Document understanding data

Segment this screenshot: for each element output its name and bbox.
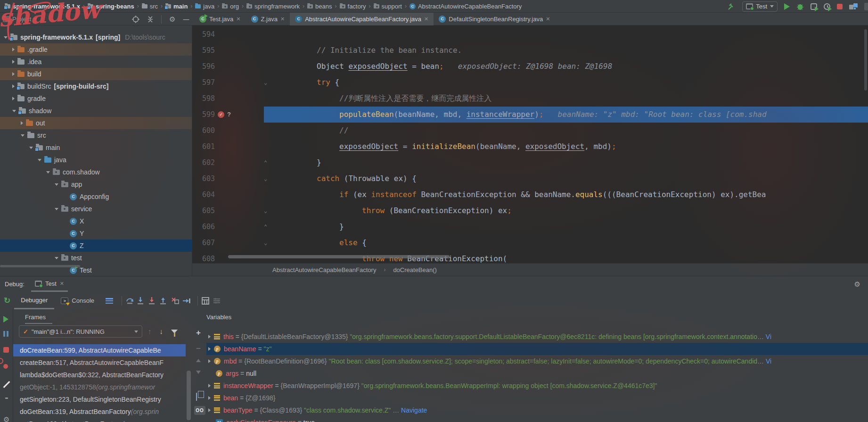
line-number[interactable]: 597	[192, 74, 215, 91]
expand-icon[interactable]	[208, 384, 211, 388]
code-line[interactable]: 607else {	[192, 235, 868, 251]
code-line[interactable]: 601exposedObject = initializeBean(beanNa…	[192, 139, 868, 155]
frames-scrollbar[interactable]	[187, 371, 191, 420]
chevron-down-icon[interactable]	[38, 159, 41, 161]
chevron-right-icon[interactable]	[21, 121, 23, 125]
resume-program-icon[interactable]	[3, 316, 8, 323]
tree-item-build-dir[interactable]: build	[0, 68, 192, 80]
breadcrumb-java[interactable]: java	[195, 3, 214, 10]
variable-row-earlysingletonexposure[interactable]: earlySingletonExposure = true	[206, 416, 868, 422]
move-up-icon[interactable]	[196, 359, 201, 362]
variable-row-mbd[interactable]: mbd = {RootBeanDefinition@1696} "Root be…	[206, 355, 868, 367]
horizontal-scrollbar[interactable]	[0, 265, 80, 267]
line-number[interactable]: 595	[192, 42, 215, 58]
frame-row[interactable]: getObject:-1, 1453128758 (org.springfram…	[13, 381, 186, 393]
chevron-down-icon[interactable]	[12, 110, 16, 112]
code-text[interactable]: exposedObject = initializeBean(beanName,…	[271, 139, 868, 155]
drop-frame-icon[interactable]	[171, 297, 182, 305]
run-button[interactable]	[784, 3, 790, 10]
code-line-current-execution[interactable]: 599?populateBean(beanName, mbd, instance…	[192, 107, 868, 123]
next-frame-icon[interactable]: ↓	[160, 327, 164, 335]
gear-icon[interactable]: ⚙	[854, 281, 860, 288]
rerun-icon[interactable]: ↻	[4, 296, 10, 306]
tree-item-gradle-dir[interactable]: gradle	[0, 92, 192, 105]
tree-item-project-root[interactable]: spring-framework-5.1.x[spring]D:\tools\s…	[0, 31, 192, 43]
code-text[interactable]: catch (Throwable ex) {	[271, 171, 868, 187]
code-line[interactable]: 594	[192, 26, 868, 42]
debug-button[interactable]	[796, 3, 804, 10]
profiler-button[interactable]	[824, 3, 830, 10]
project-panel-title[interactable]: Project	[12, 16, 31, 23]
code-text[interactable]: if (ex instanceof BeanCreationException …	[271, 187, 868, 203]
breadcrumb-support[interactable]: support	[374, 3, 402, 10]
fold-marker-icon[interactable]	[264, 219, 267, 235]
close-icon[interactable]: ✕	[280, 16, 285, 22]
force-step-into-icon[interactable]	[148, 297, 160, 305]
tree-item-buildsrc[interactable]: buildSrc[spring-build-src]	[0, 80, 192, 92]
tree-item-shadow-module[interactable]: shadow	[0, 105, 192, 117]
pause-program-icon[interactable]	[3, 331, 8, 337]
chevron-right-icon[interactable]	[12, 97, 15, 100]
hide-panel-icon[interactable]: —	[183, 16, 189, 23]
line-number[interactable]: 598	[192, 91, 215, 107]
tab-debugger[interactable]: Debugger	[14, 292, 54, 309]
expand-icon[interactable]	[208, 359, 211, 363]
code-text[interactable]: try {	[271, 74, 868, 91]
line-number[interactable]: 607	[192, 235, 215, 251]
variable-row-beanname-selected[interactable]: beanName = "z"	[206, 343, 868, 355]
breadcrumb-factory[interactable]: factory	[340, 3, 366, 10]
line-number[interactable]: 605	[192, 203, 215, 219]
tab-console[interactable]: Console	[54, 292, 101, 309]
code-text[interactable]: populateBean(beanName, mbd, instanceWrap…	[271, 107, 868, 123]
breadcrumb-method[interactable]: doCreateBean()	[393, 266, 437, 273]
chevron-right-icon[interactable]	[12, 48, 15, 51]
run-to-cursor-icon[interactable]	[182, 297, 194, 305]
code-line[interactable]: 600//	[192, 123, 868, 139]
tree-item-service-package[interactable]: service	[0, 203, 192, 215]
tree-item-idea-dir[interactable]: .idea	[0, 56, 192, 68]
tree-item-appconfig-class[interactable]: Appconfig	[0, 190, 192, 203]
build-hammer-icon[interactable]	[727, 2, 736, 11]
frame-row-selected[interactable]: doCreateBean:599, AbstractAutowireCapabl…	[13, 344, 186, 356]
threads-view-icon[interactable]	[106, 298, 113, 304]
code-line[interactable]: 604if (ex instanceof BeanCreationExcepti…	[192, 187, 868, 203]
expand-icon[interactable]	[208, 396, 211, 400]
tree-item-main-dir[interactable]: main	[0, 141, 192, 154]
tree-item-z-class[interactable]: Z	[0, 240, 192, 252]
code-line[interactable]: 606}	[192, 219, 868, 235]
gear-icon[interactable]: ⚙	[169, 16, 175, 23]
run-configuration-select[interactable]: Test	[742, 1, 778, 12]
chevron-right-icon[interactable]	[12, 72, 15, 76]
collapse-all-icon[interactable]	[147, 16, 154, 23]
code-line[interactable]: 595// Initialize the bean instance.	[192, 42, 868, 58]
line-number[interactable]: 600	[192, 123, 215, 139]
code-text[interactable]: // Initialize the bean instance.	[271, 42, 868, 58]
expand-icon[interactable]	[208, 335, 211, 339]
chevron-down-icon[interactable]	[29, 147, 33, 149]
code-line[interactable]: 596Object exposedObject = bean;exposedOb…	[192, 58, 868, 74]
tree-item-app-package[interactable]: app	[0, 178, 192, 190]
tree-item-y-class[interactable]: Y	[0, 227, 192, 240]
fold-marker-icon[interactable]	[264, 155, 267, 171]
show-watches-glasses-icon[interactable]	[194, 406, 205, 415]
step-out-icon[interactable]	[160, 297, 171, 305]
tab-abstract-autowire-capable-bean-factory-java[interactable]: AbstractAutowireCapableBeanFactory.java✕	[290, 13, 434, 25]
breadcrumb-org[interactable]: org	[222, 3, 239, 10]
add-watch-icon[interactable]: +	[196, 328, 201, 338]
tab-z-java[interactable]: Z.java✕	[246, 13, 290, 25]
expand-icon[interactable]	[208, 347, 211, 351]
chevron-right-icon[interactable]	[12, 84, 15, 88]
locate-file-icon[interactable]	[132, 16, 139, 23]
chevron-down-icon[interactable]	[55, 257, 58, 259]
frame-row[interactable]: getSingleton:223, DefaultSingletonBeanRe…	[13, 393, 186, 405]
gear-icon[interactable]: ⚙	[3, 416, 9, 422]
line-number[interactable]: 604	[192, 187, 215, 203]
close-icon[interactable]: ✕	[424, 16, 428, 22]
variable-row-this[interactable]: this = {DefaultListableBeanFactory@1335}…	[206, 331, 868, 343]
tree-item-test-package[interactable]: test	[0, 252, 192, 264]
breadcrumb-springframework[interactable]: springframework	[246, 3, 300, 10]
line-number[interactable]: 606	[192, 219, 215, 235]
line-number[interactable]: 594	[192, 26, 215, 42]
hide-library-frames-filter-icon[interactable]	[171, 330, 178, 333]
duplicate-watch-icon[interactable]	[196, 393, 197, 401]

_EXERCISE AIM_
Identify every line above that includes the word "button", and show those lines.

_WRITTEN SOLUTION_
run-button[interactable]	[784, 3, 790, 10]
debug-button[interactable]	[796, 3, 804, 10]
profiler-button[interactable]	[824, 3, 830, 10]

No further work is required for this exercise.